Now, one thing I notice about this classic music from the ’90s is that it’s not TRYING to be stylistic. She’s basically just doing what Bob Dylan did and she knows it — sitting down with a guitar and belting out a folk tune, even one vaguely iconoclastic, as Dylan’s shtick might have dictated from time to time. I mean, she’s definitely not stabbing at hit single here, and even on the catchiest, most anthemic moments on Whip-Smart (“Go West”; the title track), the choruses in her songs seem organic and artistically rendered, rather than kitschy or self-mocking. She’s still giving girls something to grasp at who are growing up, in other words, individuals almost certainly inclined to full-album listens, at least if my sister circa 1996 is any indication.
But with “Shane,” we have a sort of ultimacy of what can be achieved with just acoustic guitar and vocals, in a rock song, in a sense. We’ve gone through the semantic narratives of Bob Dylan, the deep, rich melancholy of Neil Young and the spatial, geographic longing of Bruce Springsteen’s Nebraska. Phair is in her own unique position, as a woman, and, as I note earlier, one who’s introverted and private, belying the spotlight-tramp veneer she uses to get herself on the map. She’s coy about her “Shane” boyfriend — we don’t ever get to know him other than in sparse patches on which she shines light, in the form of little snippets about his analytical exploits.
Again, despite her bimbo shtick, she’s thoughtful. In this case, in particular, she’s scared, of what some ubiquitous mind-control mechanism might have to say about her lucid boyfriend who knows people at their core, to perhaps a dangerous extent, or an extent off-putting to the intelligentsia. So we wade through a tepid acoustic guitar bath for two-odd minutes, albeit one peppered with very interesting, intricate chord play, and arrive at a minute-and-a-half repetition of the lines “You gotta have fear in your heart”.

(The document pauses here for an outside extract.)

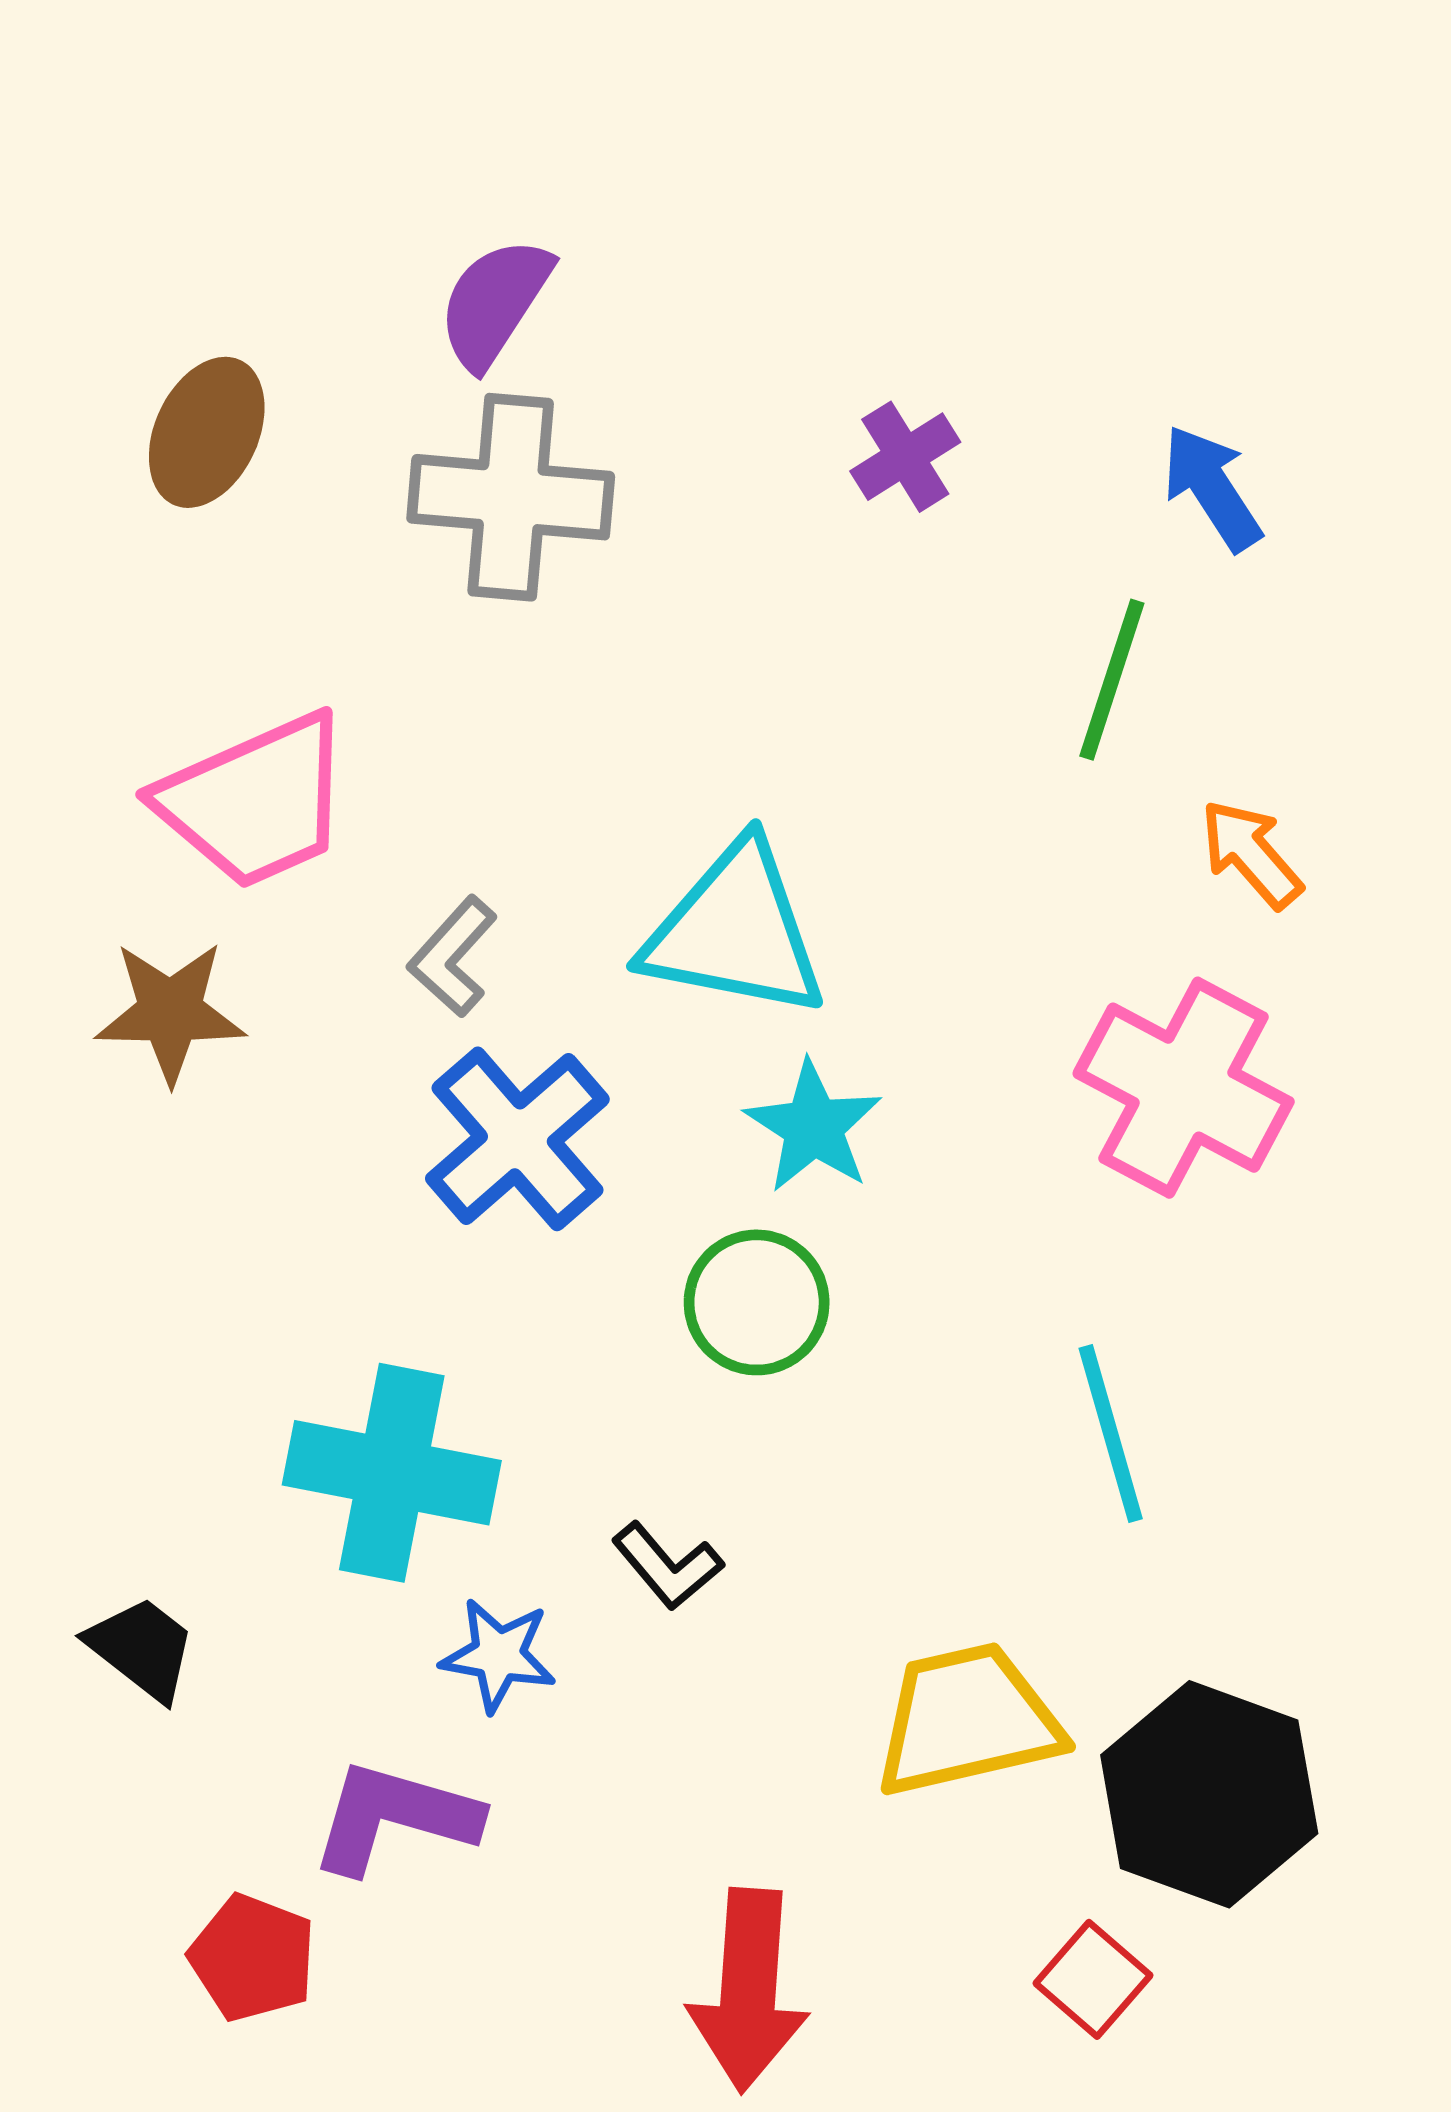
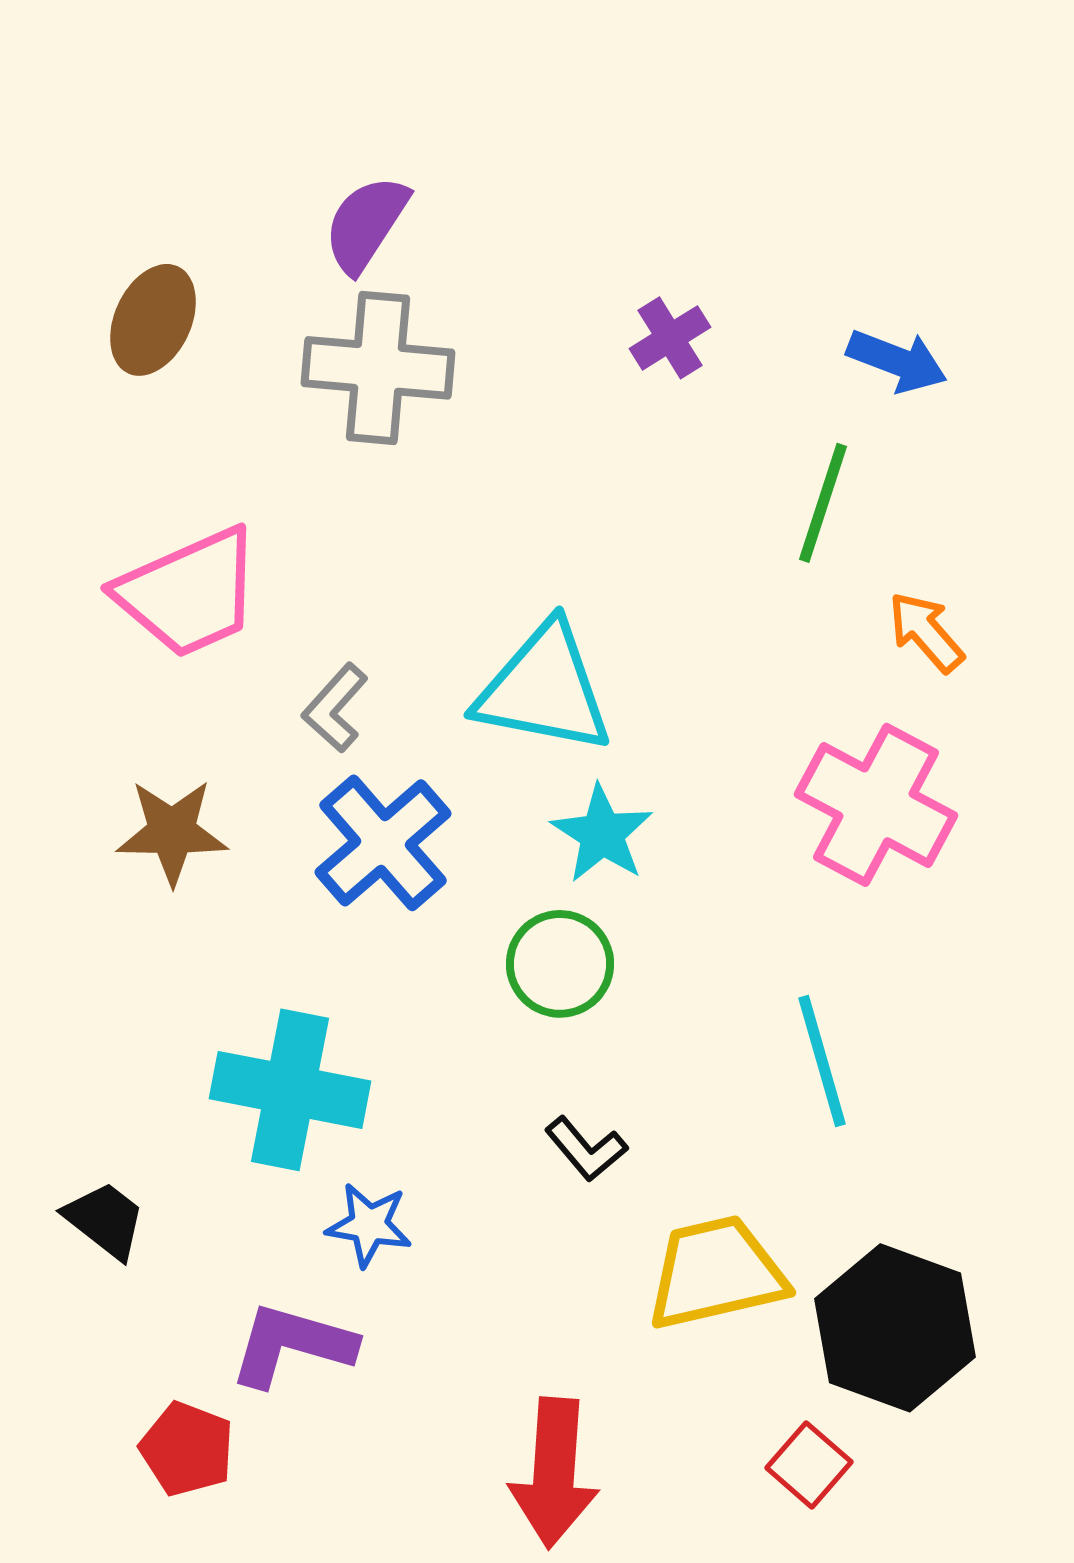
blue arrow: (1212, 488) -> (897, 361), turned 144
brown star: (170, 1012) -> (172, 832), moved
black L-shape: (667, 1566) -> (586, 1149), moved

This juxtaposition of elements and allocation of time frames makes the declaration anatomical: it’s meant as proportional to the extent to which Phair is actually scared of the world around her, and for the sake of her beau. 1994 was a very calamitous time in American history, wedged stoutly between the first Iraq war and the pair of bombings that came in Oklahoma City and the Olympics in Atlanta, 1996, respectively. Phair is making a statement by repeating the same line for a minute-and-a-half: this is really fu**ed up. She does so with only acoustic guitar and vocals, so her only recourse is an anatomical phenomenon, such as the one she administers, one which simultaneously makes the song less approachable for superficial radio-single-hunters and also toys with the listener’s unconscious with a surreal, dream-like lyrical foray.